### WHAT THE EXERCISE ASKS
List all lines of the data containing the word "interactable".
Start of WORKING DATA
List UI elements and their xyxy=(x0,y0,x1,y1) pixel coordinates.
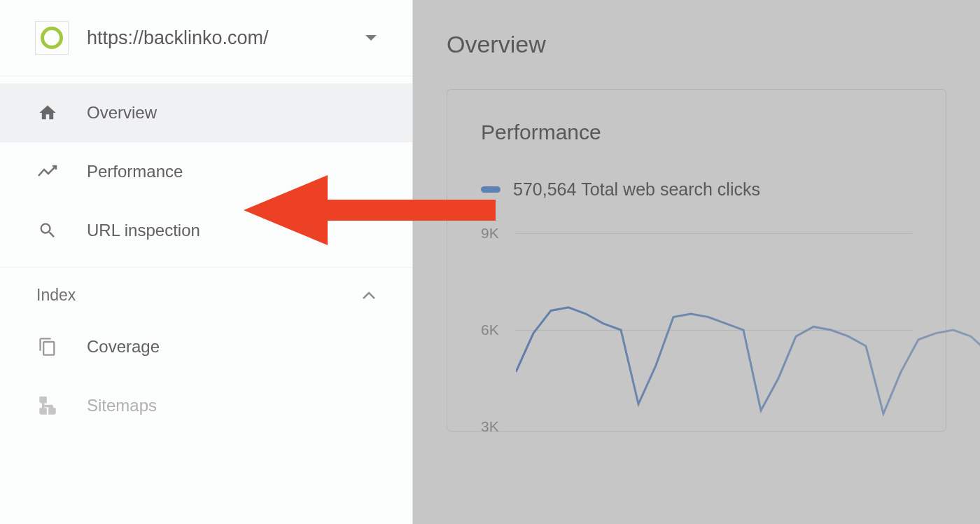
sidebar-item-performance[interactable]: Performance xyxy=(0,142,412,201)
sidebar-section-index[interactable]: Index xyxy=(0,267,412,317)
trending-icon xyxy=(36,160,59,183)
section-label: Index xyxy=(36,286,76,305)
property-url: https://backlinko.com/ xyxy=(87,27,365,49)
sidebar-item-url-inspection[interactable]: URL inspection xyxy=(0,201,412,260)
sidebar-item-label: URL inspection xyxy=(87,221,200,240)
site-favicon xyxy=(35,21,69,55)
sidebar-item-label: Sitemaps xyxy=(87,396,157,415)
property-selector[interactable]: https://backlinko.com/ xyxy=(0,0,412,76)
sidebar-item-sitemaps[interactable]: Sitemaps xyxy=(0,376,412,435)
sidebar-item-label: Performance xyxy=(87,162,183,181)
sidebar-item-label: Overview xyxy=(87,103,157,123)
chevron-up-icon xyxy=(362,287,376,303)
search-icon xyxy=(36,219,59,242)
chevron-down-icon xyxy=(365,32,377,43)
sidebar-item-label: Coverage xyxy=(87,337,160,357)
sidebar-item-overview[interactable]: Overview xyxy=(0,83,412,142)
home-icon xyxy=(36,102,59,124)
sidebar-item-coverage[interactable]: Coverage xyxy=(0,317,412,376)
sitemap-icon xyxy=(36,394,59,417)
pages-icon xyxy=(36,336,59,358)
dimming-overlay xyxy=(413,0,980,524)
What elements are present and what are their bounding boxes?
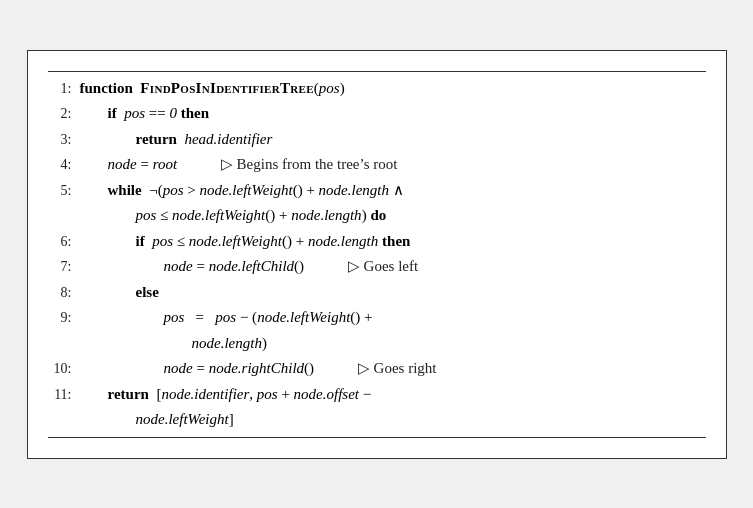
line-6: 6: if pos ≤ node.leftWeight() + node.len… — [48, 229, 706, 255]
line-content-8: else — [80, 280, 706, 306]
it-node-leftweight-1: node.leftWeight — [199, 182, 292, 198]
it-pos-3: pos — [136, 207, 157, 223]
line-num-4: 4: — [48, 152, 80, 177]
line-11: 11: return [node.identifier, pos + node.… — [48, 382, 706, 433]
line-num-2: 2: — [48, 101, 80, 126]
line-num-5: 5: — [48, 178, 80, 203]
line-content-4: node = root ▷ Begins from the tree’s roo… — [80, 152, 706, 178]
it-node-2: node — [164, 258, 193, 274]
it-root: root — [153, 156, 177, 172]
line-content-7: node = node.leftChild() ▷ Goes left — [80, 254, 706, 280]
line-num-7: 7: — [48, 254, 80, 279]
line-num-1: 1: — [48, 76, 80, 101]
line-3: 3: return head.identifier — [48, 127, 706, 153]
it-node-leftweight-4: node.leftWeight — [257, 309, 350, 325]
algorithm-box: 1: function FindPosInIdentifierTree(pos)… — [27, 50, 727, 459]
line-4: 4: node = root ▷ Begins from the tree’s … — [48, 152, 706, 178]
line-5: 5: while ¬(pos > node.leftWeight() + nod… — [48, 178, 706, 229]
it-node-leftweight-3: node.leftWeight — [189, 233, 282, 249]
it-node-3: node — [164, 360, 193, 376]
it-pos-final: pos — [257, 386, 278, 402]
line-num-8: 8: — [48, 280, 80, 305]
it-node-1: node — [108, 156, 137, 172]
line-11-continuation: node.leftWeight] — [108, 407, 706, 433]
it-node-offset: node.offset — [294, 386, 359, 402]
it-node-length-2: node.length — [291, 207, 361, 223]
line-num-9: 9: — [48, 305, 80, 330]
keyword-return-1: return — [136, 131, 177, 147]
line-10: 10: node = node.rightChild() ▷ Goes righ… — [48, 356, 706, 382]
it-zero: 0 — [169, 105, 177, 121]
it-node-leftweight-5: node.leftWeight — [136, 411, 229, 427]
param-pos: pos — [319, 80, 340, 96]
it-pos-4: pos — [152, 233, 173, 249]
line-8: 8: else — [48, 280, 706, 306]
keyword-function: function — [80, 80, 133, 96]
line-num-10: 10: — [48, 356, 80, 381]
it-pos-2: pos — [163, 182, 184, 198]
it-node-length-1: node.length — [319, 182, 389, 198]
it-node-identifier: node.identifier — [161, 386, 249, 402]
comment-right: ▷ Goes right — [318, 360, 437, 376]
line-2: 2: if pos == 0 then — [48, 101, 706, 127]
line-num-3: 3: — [48, 127, 80, 152]
line-content-1: function FindPosInIdentifierTree(pos) — [80, 76, 706, 102]
line-content-6: if pos ≤ node.leftWeight() + node.length… — [80, 229, 706, 255]
line-content-11: return [node.identifier, pos + node.offs… — [80, 382, 706, 433]
keyword-do: do — [370, 207, 386, 223]
line-content-3: return head.identifier — [80, 127, 706, 153]
it-node-leftchild: node.leftChild — [209, 258, 294, 274]
it-head-identifier: head.identifier — [184, 131, 272, 147]
keyword-then-2: then — [382, 233, 410, 249]
comment-root: ▷ Begins from the tree’s root — [181, 156, 398, 172]
keyword-if-1: if — [108, 105, 117, 121]
keyword-if-2: if — [136, 233, 145, 249]
line-content-9: pos = pos − (node.leftWeight() + node.le… — [80, 305, 706, 356]
line-7: 7: node = node.leftChild() ▷ Goes left — [48, 254, 706, 280]
it-pos-1: pos — [124, 105, 145, 121]
line-content-2: if pos == 0 then — [80, 101, 706, 127]
keyword-then-1: then — [181, 105, 209, 121]
line-5-continuation: pos ≤ node.leftWeight() + node.length) d… — [108, 203, 706, 229]
it-pos-rhs: pos — [215, 309, 236, 325]
line-content-5: while ¬(pos > node.leftWeight() + node.l… — [80, 178, 706, 229]
it-node-rightchild: node.rightChild — [209, 360, 304, 376]
line-content-10: node = node.rightChild() ▷ Goes right — [80, 356, 706, 382]
it-node-length-3: node.length — [308, 233, 378, 249]
function-name: FindPosInIdentifierTree — [140, 80, 313, 96]
line-1: 1: function FindPosInIdentifierTree(pos) — [48, 76, 706, 102]
line-9: 9: pos = pos − (node.leftWeight() + node… — [48, 305, 706, 356]
it-node-leftweight-2: node.leftWeight — [172, 207, 265, 223]
comment-left: ▷ Goes left — [308, 258, 418, 274]
line-9-continuation: node.length) — [164, 331, 706, 357]
line-num-6: 6: — [48, 229, 80, 254]
keyword-return-2: return — [108, 386, 149, 402]
it-pos-update: pos — [164, 309, 185, 325]
line-num-11: 11: — [48, 382, 80, 407]
it-node-length-4: node.length — [192, 335, 262, 351]
keyword-while: while — [108, 182, 142, 198]
keyword-else: else — [136, 284, 159, 300]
End of WORKING DATA
### COMPLETED TASK
sidebar-item-performance[interactable]: Performance xyxy=(0,142,412,201)
sidebar-section-index[interactable]: Index xyxy=(0,267,412,317)
sidebar-item-url-inspection[interactable]: URL inspection xyxy=(0,201,412,260)
property-selector[interactable]: https://backlinko.com/ xyxy=(0,0,412,76)
sidebar-item-sitemaps[interactable]: Sitemaps xyxy=(0,376,412,435)
sidebar-item-overview[interactable]: Overview xyxy=(0,83,412,142)
sidebar-item-coverage[interactable]: Coverage xyxy=(0,317,412,376)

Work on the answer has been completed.